It's resource hog because initially it was poorly coded and all optimizations done since first release can't help much. It's true that Java sux for making games, but you can't blame virtual machine for everything. As I've already told to chadz once, Notch is brilliant game designer because he knows to make a game people want to play and knows how to sell it. But as programmer he is average at best.
And there really isn't that much shit going on in Minecraft, initially there was 256x256x64 blocks and it ran like shit. Right now game supports bigger maps, but at first reason why game was running slow is because he didn't optimize shit. There's so many algorithms that you can use to optimize voxel worlds, I don't think he used any of them at first. And I'm pretty sure he wasn't the one who did all the optimization to game engine.
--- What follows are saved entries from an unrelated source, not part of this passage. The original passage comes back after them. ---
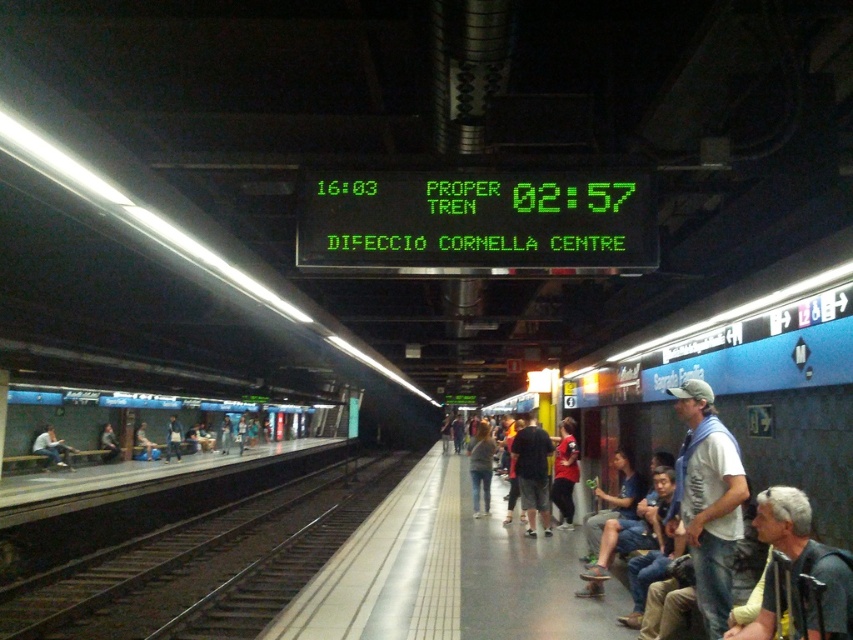 Based on the photo, is blue glossy bench at left to the left of denim jeans at right from the viewer's perspective?

Indeed, blue glossy bench at left is positioned on the left side of denim jeans at right.

Measure the distance between blue glossy bench at left and denim jeans at right.

79.54 feet

Is point (90, 435) farther from camera compared to point (709, 394)?

That is True.

This screenshot has height=640, width=853. Identify the location of blue glossy bench at left. (140, 426).

Is denim jeans at right shorter than light blue jeans at platform left?

No, denim jeans at right is not shorter than light blue jeans at platform left.

Between point (705, 538) and point (53, 454), which one is positioned in front?

Point (705, 538) is in front.

Does point (682, 406) come farther from viewer compared to point (51, 460)?

No, (682, 406) is in front of (51, 460).

At what (x,y) coordinates should I click in order to perform the action: click on denim jeans at right. Please return your answer as a coordinate pair (x, y). Looking at the image, I should click on (708, 499).

Does black metal train track at lower left have a greater width compared to light blue jeans at platform left?

Correct, the width of black metal train track at lower left exceeds that of light blue jeans at platform left.

Who is higher up, black metal train track at lower left or light blue jeans at platform left?

light blue jeans at platform left is higher up.

At what (x,y) coordinates should I click in order to perform the action: click on black metal train track at lower left. Please return your answer as a coordinate pair (x, y). This screenshot has height=640, width=853. Looking at the image, I should click on click(x=204, y=563). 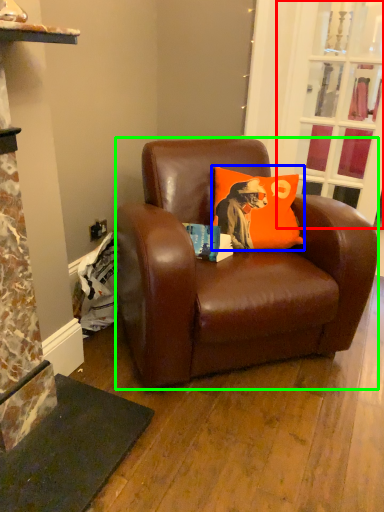 Question: Which object is the closest to the glass door (highlighted by a red box)? Choose among these: pillow (highlighted by a blue box) or studio couch (highlighted by a green box).

Choices:
 (A) pillow
 (B) studio couch

Answer: (A) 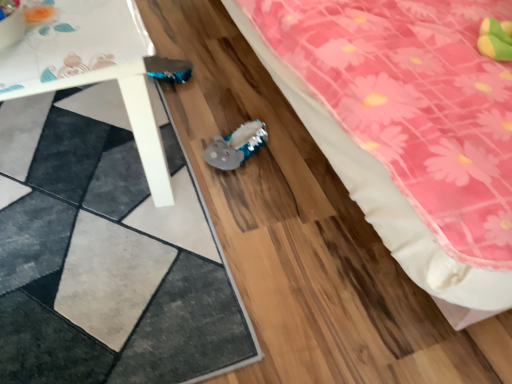 This screenshot has width=512, height=384. I want to click on free area in between fuzzy fabric plushie at center and textured gray rug at lower left, so pos(222,187). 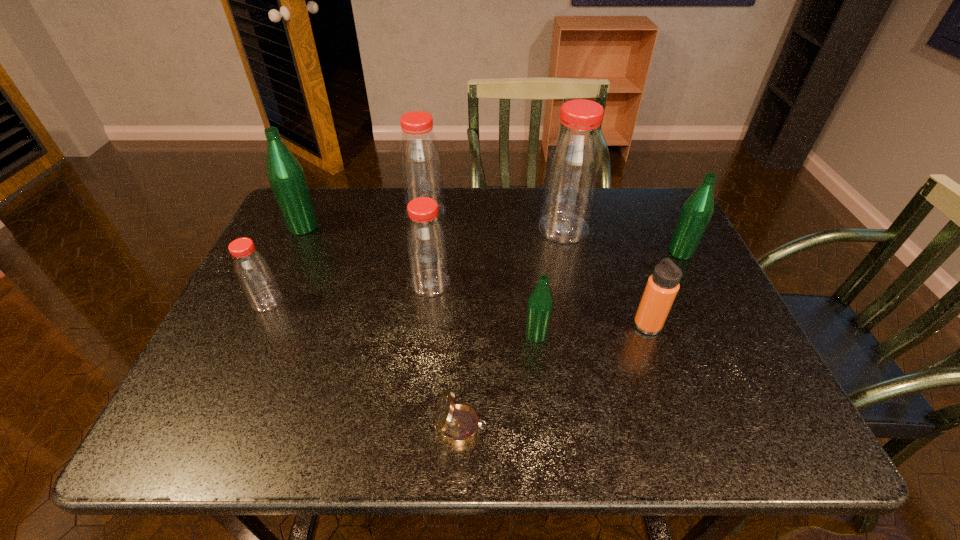 Identify the location of vacant space located on the right of the second object from right to left. This screenshot has height=540, width=960. pos(705,325).

The width and height of the screenshot is (960, 540). I want to click on vacant space located on the front of the smallest red bottle, so click(x=253, y=329).

This screenshot has height=540, width=960. Find the location of `vacant area situated on the back of the smallest green bottle`. vacant area situated on the back of the smallest green bottle is located at coordinates (524, 227).

Image resolution: width=960 pixels, height=540 pixels. Identify the location of vacant space located 0.100m with the dial facing the compass. (539, 427).

Where is `object at the near edge`? This screenshot has width=960, height=540. object at the near edge is located at coordinates (458, 424).

The image size is (960, 540). I want to click on object located in the right edge section of the desktop, so click(697, 210).

Where is `object located at the far left corner`? This screenshot has height=540, width=960. object located at the far left corner is located at coordinates (286, 176).

What are the coordinates of `blank space at the far edge of the desktop` in the screenshot? It's located at (514, 187).

You are a GUI agent. You are given a task and a screenshot of the screen. Output one action in this format:
    pyautogui.click(x=<x>, y=<y>)
    Task: Click on the vacant area at the near edge of the desktop
    This screenshot has height=540, width=960.
    Given the screenshot: What is the action you would take?
    pyautogui.click(x=407, y=408)

In the image, there is a desktop. Where is `free space at the left edge`? This screenshot has width=960, height=540. free space at the left edge is located at coordinates (303, 242). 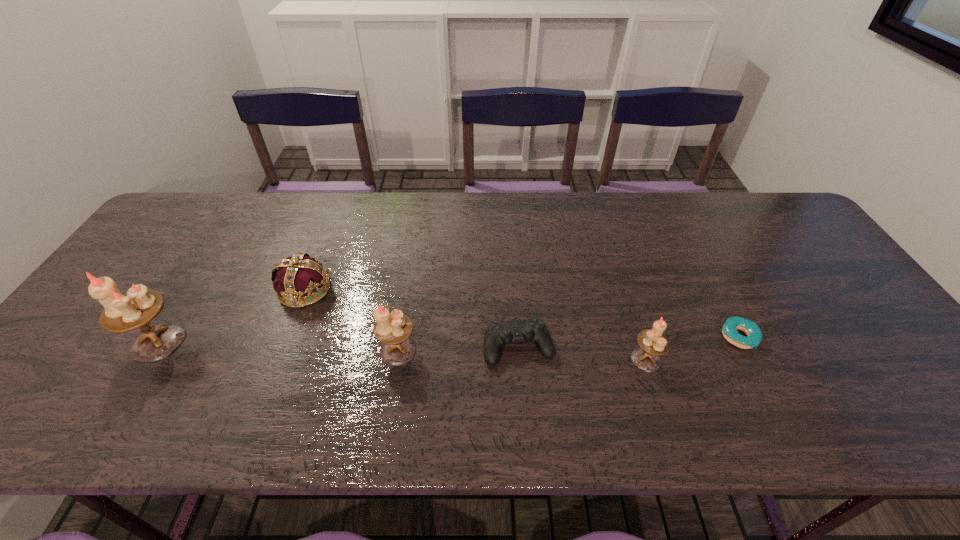 In the current image, all candle holders are evenly spaced. To maintain this equal spacing, where should an additional candle holder be placed on the right? Please point out a free spot. Please provide its 2D coordinates. Your answer should be formatted as a tuple, i.e. [(x, y)], where the tuple contains the x and y coordinates of a point satisfying the conditions above.

[(902, 369)]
Minecraft is intensive in its use of memory, creating and deleting millions of objects all the time. And that is exactly the kind of things Java isn't great at doing, because it takes control of these operations away from the developper (as that's not the point of Java anyway). Also Minecraft's implementation, from all the things I've seen and read, is pretty straightforward and as usual the simple implementation isn't the most efficient one. A simple programming style has many very valuable advantages though.
It isn't
too simple either. The whole world isn't generated when you start a game and unless as a player you insist on exploring as much as possible, it will never be (I doubt that is even humanely possible, I don't want to do the math either). If it was, you would need a gigantic hard drive to run the game. The most simple optimization was only rendering a certain number of chunks around the player. The maximum size of the world has no influence on the overall performance right now.
Now say if somehow they managed to implement an algorithm that could also reduce the number of blocks the program has to load and render vertically (like say, only 3 layers under the visible blocks for chunks that are far away from the player), they could probably have a
much larger view distance, probably even similar to a realistic view distance on earth (that is, if the minecraft world wasn't flat).